Perché della identità noi italiani non ce ne facciamo niente

Secondo il poeta Umberto Saba, la storia d’Italia non avrebbe ospitato una rivoluzione perché non fondata su un parricidio (l’uccisione del padre, e dunque del vecchio) ma su un fratricidio (e il riferimento è qui all’uccisione di Remo da parte di Romolo). Saba conclude: «Gli italiani vogliono darsi al padre, ed avere da lui, in cambio, il permesso di uccidere gli altri fratelli» In questa feroce auto-analisi ci sono le coordinate di quella che gli studiosi contemporanei chiamano la “differenza italiana”, ovverosia un pensiero, prodotto in questo paese chiamato Italia, che ha aspetti diversi, appunto, dai sistemi di pensiero di altre nazioni.

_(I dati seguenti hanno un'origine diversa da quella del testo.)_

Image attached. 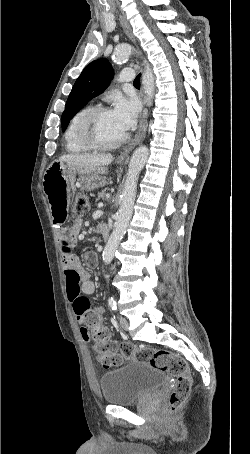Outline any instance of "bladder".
Instances as JSON below:
<instances>
[{
  "mask_svg": "<svg viewBox=\"0 0 250 454\" xmlns=\"http://www.w3.org/2000/svg\"><path fill=\"white\" fill-rule=\"evenodd\" d=\"M164 375L150 364L130 361L126 365L104 373L100 387L104 401L111 405H131L158 390Z\"/></svg>",
  "mask_w": 250,
  "mask_h": 454,
  "instance_id": "31cf9c89",
  "label": "bladder"
}]
</instances>
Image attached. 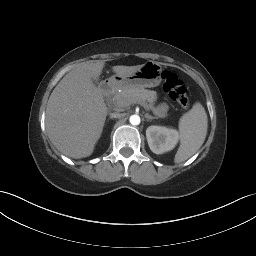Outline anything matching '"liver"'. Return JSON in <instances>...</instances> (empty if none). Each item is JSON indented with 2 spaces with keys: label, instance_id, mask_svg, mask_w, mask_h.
Wrapping results in <instances>:
<instances>
[{
  "label": "liver",
  "instance_id": "6515ba94",
  "mask_svg": "<svg viewBox=\"0 0 256 256\" xmlns=\"http://www.w3.org/2000/svg\"><path fill=\"white\" fill-rule=\"evenodd\" d=\"M105 66L103 61L86 62L67 73L51 93L46 108V130L52 144L62 154L80 159L90 156L101 137L107 107L93 80ZM142 65L113 66L125 76Z\"/></svg>",
  "mask_w": 256,
  "mask_h": 256
}]
</instances>
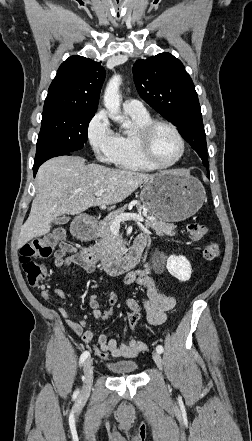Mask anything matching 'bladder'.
<instances>
[{
    "mask_svg": "<svg viewBox=\"0 0 252 441\" xmlns=\"http://www.w3.org/2000/svg\"><path fill=\"white\" fill-rule=\"evenodd\" d=\"M107 369L116 376H125L133 374L138 369V364L134 361L111 363Z\"/></svg>",
    "mask_w": 252,
    "mask_h": 441,
    "instance_id": "31cf9c89",
    "label": "bladder"
}]
</instances>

La difformità più evidente consiste nel fatto che tale pensiero, a differenza di contesti come quello francese per esempio, si è formato in assenza di istituzioni politiche forti e consolidate. In questo quadro, è stato il discorso linguistico e letterario a costruire, immaginare, depositare elementi di identità, inducendo i letterati – pensiamo a Machiavelli, per esempio – a operare una sorta di supplenza nei confronti dell’autorità politica.

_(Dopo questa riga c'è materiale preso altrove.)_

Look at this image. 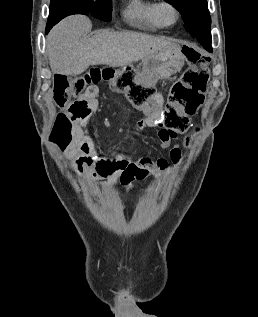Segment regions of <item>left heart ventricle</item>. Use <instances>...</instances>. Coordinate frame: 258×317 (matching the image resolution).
<instances>
[{
    "mask_svg": "<svg viewBox=\"0 0 258 317\" xmlns=\"http://www.w3.org/2000/svg\"><path fill=\"white\" fill-rule=\"evenodd\" d=\"M164 15H165L166 18H170L171 17V12L170 11H166L164 13Z\"/></svg>",
    "mask_w": 258,
    "mask_h": 317,
    "instance_id": "1",
    "label": "left heart ventricle"
}]
</instances>
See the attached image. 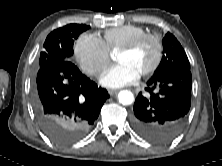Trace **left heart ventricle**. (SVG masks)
<instances>
[{"instance_id":"left-heart-ventricle-1","label":"left heart ventricle","mask_w":222,"mask_h":166,"mask_svg":"<svg viewBox=\"0 0 222 166\" xmlns=\"http://www.w3.org/2000/svg\"><path fill=\"white\" fill-rule=\"evenodd\" d=\"M156 53L155 44L151 40L142 43L136 50L129 53L116 54L119 63H126L141 74L151 66Z\"/></svg>"}]
</instances>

Per guardare a questa particolare italianità bisogna posizionarsi su un punto di vista esterno, come se guardassimo a una identità altra e lontana da noi. La scommessa della nostra riflessione consiste proprio in questo sguardo “da lontano”, che ci ha permesso di capire alcune cose, pur procedendo, talvolta, a processi dolorosi.  Il problema – o se si vuole, la potenzialità di cui siamo ancora poco consapevoli – è che questa identità, che è andata formandosi nei libri di poesia, nelle prose, nei romanzi e nei trattati, è tutt’altro che lineare e chiusa. Come nelle parole di Saba, è invece ferocemente autocritica e difficilmente addomesticabile in un discorso nazionale. La sua lingua è plurale, aperta, caratterizzata da quel rapporto con l’esterno che si realizza nei volgarizzamenti e nelle traduzioni.

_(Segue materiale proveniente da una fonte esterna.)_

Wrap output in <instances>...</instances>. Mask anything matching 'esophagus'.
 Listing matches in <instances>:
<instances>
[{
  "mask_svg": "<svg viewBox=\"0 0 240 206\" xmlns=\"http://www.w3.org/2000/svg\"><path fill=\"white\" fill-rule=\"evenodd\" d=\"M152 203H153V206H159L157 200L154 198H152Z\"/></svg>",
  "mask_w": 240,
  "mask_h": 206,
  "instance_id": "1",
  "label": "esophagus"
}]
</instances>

Ossessionata dall’italianità ma dotata di scarsa coscienza nazionale, la cultura italiana oscilla tra particolarismo e cosmopolitismo; per riprendere Gramsci, il popolo italiano, proprio perché privo di una solida prospettiva nazionale, è un popolo che vuole “collaborare a ricostruire il mondo economicamente in modo unitario”, senza frontiere, dunque ospitale. I letterati-supplenti, che hanno immaginato l’Italia, hanno agito come antropologi tenebrosi. Secondo Alberto Arbasino – altro grande nume irriducibile a qualsiasi nazionalismo eppure autore di un romanzo intitolato Fratelli d’Italia – nel loro rifiutare di dirci «come siamo belli e bravi, furbi, operosi, “dritti”, celebrativi, in preda alla tenuta e alla maturità e alla crescita», hanno rifiutato, per nostra fortuna, di essere mistificanti. Ciò vuol dire che l’italianità si ritaglia uno spazio differente sia dalla brandizzazione dell’italianità alla Renzi sia dal ripiegamento identitario alla Salvini: entrambi processi risultanti, evidentemente, dalla globalizzazione, alla quale il pensiero italiano si presenta costitutivamente alternativo. Ospitale, estroflesso e tendente al “fuori”, esso non può che disfare qualsiasi discorso di identità (italiana o altra che sia).